For over a decade, the Mingus Big Band has served its public well. Weekly appearances at the Fez in New York, international tours, and five grand Dreyfus recordings have served those of us who need frequent revisits. The emotional lift you get from Mingus’ music goes far beyond the ordinary. The band has always been able to capture and interpret those feelings appropriately. This compilation serves both as an introduction and as a summary.
Over the years, I’ve had the opportunity to meet many students of the art; folks who’ve only just begun to know jazz. Their introduction usually includes Miles, Monk, Mingus, Bird, Brubeck, Getz, Ellington, and Satchmo. More or less. Even Wynton sometimes crops up in this kind of dialogue. My end of the conversation usually includes one or more pleasant anecdotes about my Mingus collection and the effect his music has had on me. Like the time I was riding a crowded bus home from work with “Black Saint and the Sinner Lady” blaring through my headphones, and ... You get the idea.

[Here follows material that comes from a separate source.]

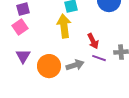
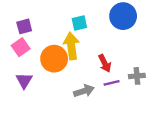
purple line: (99, 58) -> (112, 83), turned -32
orange circle: (49, 66) -> (54, 59), moved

Comprised of Charles Mingus compositions, The Essential Mingus Big Band compilation includes selections from:
Nostalgia In Times Square (1993) Gunslinging Birds (1995) Live In Time (1996) ¡Que Viva Mingus! (1997) and Blues & Politics (1999).
Key soloists and authentic arranging brings the music back with Mingus' original spirit and power. Rhythms move your body, while outstanding big band material moves your intellect. As long as the Mingus Big Band continues to revive his music, the spirit of Mingus lives.
Track Listing: Haitian Fight Song; Gunslinging Bird; Eat That Chicken; Self Portrait in Three Colors; Moanin'; Boogie Stop Shuffle; Nostalgia in Times Square; Goodbye Pork Pie Hat; Fables of Faubus/Wednesday Night Prayer Meeting.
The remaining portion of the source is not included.